Montag is then caught with the stolen books and must become a fugitive. After a harrowing chase, Montag escapes and joins up with a group of roving intellectuals in the countryside. They watch as enemy planes bomb the city, and the group resolves to construct a new, better civilization.

Major Characters

“Not everyone born free and equal, as the Constitution says, but everyone made equal.”

Montag: Guy Montag is a firefighter, and the book plots his movement from mindless drone to free-thinking book-lover. He struggles with independent thought, and is often swayed by people’s rhetoric, making him something of an archetypal citizen in Bradbury’s dystopian future.

Beatty: The fire chief, Beatty is brilliant, and very persuasive. He is well-read, and can quote famous literary works at will, but he finds the written word dangerous and upsetting. He represents the more fanatical side of censorship.

Faber: Faber is a former English professor who is Montag’s intellectual mentor. Faber teaches Montag that knowledge and reason are the true paths to a more fulfilling life.

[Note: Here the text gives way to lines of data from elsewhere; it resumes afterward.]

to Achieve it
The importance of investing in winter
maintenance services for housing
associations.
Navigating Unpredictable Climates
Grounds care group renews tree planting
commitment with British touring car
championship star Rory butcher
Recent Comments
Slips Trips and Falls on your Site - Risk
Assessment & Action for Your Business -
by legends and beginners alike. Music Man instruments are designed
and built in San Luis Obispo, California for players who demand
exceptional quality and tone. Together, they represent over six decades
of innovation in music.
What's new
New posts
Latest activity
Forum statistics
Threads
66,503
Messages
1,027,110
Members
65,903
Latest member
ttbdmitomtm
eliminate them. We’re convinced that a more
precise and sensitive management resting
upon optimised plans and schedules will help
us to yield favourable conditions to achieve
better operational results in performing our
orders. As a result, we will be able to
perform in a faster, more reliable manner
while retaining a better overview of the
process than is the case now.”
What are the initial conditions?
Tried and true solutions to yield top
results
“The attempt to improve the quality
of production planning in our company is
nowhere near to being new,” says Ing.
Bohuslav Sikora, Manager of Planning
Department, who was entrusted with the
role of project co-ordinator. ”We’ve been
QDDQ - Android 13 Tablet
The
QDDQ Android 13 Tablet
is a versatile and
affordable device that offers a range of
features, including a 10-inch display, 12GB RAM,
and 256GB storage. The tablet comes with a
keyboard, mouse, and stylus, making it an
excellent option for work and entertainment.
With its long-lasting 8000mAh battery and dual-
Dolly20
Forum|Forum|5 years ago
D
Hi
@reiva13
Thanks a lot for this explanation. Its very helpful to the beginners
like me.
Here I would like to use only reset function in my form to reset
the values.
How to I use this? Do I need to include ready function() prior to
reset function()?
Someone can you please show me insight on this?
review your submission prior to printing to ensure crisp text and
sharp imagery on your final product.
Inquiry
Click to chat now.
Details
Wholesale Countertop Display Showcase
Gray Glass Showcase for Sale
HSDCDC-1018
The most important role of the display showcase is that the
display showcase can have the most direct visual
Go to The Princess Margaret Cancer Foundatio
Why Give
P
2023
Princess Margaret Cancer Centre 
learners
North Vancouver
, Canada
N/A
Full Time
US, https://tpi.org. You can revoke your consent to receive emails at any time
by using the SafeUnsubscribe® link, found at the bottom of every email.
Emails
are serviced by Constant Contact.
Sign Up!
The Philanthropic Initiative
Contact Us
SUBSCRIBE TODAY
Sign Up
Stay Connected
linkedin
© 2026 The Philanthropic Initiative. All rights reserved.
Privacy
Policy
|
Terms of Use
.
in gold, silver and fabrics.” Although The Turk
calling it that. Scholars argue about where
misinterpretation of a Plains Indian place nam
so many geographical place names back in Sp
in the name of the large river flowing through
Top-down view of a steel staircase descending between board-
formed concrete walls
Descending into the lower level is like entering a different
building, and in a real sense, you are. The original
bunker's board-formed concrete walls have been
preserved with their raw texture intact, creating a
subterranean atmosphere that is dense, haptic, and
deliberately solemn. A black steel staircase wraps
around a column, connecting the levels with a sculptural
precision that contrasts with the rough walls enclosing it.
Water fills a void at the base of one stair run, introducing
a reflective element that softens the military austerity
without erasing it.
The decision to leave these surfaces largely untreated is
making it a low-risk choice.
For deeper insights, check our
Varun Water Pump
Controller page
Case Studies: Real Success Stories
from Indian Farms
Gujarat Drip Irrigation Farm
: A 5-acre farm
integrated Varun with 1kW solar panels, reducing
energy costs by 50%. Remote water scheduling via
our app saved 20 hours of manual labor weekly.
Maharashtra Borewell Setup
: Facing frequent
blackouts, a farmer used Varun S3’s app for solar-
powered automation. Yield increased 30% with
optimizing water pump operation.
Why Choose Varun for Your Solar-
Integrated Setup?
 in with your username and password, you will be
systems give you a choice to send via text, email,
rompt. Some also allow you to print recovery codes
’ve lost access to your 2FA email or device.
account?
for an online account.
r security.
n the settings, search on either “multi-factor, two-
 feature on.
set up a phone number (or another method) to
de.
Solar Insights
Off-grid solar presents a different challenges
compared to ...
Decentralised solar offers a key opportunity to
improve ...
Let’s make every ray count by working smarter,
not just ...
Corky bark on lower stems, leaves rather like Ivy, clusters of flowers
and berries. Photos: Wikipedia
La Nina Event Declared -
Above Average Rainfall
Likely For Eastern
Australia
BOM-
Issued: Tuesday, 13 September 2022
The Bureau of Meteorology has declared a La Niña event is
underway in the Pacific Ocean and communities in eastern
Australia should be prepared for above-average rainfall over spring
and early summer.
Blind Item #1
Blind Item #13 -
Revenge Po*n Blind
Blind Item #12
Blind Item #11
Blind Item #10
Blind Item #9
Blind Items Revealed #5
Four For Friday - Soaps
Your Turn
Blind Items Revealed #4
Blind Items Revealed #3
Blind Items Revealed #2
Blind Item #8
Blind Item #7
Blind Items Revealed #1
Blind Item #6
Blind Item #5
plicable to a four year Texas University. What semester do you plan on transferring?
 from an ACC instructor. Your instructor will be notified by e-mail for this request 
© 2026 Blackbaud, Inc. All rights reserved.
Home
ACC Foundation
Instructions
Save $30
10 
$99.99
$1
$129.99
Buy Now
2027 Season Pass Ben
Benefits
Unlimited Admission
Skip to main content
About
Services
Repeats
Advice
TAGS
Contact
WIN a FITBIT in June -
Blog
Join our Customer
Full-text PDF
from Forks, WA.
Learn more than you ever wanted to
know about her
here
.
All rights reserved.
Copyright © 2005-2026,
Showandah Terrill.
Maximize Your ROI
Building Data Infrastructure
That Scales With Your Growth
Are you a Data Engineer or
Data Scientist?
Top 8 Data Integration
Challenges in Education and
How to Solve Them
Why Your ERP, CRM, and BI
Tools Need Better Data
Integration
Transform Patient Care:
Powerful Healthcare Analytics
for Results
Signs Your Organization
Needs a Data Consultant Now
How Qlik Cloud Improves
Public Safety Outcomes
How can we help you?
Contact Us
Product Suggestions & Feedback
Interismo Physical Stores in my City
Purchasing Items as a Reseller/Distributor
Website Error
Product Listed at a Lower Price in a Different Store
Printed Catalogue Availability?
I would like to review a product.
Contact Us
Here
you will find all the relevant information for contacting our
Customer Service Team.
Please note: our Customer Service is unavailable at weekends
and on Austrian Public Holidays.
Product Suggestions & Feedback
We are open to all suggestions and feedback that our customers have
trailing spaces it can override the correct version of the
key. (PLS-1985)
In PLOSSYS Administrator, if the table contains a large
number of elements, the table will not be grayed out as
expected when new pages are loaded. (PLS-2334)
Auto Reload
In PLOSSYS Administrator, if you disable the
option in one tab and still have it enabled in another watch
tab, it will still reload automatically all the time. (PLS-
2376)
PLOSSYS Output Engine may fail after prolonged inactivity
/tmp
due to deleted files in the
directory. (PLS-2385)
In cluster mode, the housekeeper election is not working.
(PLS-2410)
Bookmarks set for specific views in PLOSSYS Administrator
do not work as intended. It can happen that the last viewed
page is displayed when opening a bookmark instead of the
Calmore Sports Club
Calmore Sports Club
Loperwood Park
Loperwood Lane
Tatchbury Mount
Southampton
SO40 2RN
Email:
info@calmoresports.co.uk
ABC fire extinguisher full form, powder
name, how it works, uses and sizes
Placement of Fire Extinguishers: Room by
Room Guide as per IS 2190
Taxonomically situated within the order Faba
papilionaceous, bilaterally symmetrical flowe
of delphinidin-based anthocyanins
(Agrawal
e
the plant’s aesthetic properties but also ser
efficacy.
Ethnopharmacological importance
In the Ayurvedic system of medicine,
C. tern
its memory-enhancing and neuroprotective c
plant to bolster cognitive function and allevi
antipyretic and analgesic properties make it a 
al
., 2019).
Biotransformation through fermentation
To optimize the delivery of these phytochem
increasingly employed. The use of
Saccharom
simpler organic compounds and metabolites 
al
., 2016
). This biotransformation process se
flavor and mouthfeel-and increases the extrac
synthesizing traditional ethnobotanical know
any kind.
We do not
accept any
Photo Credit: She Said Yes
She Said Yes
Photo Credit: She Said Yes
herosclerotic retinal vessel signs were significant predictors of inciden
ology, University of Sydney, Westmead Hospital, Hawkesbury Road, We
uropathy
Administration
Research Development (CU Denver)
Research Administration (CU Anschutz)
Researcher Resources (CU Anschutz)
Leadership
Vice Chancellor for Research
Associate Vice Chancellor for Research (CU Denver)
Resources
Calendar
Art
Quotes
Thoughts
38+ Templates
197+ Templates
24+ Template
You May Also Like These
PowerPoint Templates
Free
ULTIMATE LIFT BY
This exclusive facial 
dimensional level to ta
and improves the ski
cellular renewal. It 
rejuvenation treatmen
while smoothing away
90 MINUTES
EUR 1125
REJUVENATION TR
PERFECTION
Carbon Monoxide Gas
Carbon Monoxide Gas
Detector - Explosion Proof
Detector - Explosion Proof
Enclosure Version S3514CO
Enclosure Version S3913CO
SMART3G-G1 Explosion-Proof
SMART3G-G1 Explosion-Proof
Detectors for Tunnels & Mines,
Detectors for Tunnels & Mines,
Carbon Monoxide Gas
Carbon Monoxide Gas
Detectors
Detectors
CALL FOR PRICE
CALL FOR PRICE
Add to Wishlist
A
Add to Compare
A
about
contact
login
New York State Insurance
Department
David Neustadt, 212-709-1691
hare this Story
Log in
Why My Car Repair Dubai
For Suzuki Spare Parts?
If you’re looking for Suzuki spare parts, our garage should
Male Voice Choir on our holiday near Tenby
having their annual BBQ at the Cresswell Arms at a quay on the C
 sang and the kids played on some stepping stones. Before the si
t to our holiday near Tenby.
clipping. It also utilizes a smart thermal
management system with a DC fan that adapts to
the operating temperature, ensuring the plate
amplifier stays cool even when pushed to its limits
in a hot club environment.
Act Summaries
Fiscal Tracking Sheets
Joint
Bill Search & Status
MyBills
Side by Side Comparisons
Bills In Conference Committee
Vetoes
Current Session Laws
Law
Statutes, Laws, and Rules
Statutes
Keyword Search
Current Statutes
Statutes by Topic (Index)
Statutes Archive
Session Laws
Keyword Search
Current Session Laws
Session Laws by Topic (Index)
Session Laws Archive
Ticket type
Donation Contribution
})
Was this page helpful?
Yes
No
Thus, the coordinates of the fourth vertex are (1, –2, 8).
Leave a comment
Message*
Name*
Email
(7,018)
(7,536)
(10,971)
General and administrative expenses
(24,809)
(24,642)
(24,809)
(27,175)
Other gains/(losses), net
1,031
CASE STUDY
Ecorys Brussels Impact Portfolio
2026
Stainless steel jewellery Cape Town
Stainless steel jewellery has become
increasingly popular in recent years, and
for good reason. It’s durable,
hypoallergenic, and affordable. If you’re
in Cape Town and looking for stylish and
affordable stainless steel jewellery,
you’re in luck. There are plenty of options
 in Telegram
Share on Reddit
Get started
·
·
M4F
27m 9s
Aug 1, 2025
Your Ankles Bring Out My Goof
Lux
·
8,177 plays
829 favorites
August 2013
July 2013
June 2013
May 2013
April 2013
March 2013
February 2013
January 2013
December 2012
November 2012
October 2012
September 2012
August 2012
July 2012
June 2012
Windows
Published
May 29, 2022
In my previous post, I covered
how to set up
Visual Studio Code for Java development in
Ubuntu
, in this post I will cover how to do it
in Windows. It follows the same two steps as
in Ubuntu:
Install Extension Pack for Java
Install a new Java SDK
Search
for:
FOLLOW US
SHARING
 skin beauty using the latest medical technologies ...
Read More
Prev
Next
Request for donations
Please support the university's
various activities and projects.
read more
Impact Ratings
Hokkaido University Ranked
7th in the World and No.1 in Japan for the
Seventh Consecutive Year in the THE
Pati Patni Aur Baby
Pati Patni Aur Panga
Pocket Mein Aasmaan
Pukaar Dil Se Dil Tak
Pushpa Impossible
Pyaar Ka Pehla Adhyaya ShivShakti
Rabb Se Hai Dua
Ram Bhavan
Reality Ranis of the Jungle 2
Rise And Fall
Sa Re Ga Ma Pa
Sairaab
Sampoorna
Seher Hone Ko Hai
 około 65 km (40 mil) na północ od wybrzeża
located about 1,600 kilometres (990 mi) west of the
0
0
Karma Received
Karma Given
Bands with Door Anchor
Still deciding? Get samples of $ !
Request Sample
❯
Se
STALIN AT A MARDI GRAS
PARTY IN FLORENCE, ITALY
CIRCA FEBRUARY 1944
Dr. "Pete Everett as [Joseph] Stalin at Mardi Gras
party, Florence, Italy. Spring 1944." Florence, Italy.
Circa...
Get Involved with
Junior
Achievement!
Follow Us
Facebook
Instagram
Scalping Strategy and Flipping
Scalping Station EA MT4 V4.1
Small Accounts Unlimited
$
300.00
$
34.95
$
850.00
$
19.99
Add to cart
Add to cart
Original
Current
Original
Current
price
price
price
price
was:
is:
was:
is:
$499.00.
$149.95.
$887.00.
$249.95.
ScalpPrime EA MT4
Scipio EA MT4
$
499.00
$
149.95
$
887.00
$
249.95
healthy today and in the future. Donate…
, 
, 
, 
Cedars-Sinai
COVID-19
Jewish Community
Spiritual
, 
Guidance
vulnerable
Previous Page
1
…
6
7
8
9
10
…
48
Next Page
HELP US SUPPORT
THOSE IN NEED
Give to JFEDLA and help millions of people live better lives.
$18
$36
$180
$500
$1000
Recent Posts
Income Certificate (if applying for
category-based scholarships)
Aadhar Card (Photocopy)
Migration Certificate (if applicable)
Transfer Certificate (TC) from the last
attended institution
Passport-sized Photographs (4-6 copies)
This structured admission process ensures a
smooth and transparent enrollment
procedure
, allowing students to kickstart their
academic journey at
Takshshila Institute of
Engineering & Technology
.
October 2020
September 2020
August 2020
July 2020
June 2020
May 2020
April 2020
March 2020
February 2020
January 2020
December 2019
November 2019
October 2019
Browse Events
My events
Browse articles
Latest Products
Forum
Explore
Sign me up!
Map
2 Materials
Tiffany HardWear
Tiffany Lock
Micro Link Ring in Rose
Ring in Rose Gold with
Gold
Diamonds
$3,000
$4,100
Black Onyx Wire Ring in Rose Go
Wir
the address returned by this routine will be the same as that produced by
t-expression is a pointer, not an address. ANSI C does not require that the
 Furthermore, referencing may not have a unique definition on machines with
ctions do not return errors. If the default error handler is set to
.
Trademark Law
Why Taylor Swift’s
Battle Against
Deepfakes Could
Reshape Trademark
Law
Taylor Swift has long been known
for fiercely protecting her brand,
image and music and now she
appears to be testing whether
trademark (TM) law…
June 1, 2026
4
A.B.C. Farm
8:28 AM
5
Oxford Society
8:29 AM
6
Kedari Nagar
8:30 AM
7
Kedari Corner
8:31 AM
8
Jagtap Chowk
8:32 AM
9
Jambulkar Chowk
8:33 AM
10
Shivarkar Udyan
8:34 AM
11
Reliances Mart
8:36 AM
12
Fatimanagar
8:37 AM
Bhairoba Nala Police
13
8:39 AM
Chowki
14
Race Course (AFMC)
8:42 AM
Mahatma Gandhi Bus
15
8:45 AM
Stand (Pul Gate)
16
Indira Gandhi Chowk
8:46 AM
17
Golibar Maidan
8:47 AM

Themes, Motifs and Symbols

“If you hide your ignorance, no one will hit you and you’ll never learn.”

Fire: Fire destroys contraband, but it also entertains and delights people—Montag notices that almost all fires are at night, when they will look prettier. Eventually, Montag comes to view fire as a tool not just for destruction or entertainment, but for sustenance as well.

Mirrors: Clarisse, the young woman, is described as a mirror, and one of Montag’s eventual friends in the countryside claims the new world needs a mirror factory. Mirrors represent inquiry and self-knowledge.

Censorship: Bradbury argues that the population censors itself by ignoring truths or positions that make it uncomfortable. Reading books, he says, encourages beneficial self-examination, while overstimulation only deludes people into being superficially happy.

Analysis

“Everyone must leave something in the room or left behind when he dies.”

Farenheit 451 is a bleak satire of a world that’s too content being content. By wiping out the written word, the world is supposedly free from dissent and upsetting information, but the only thing this brings is more unhappiness. The suppression of books is the suppression of free thought, which will slowly destroy any society.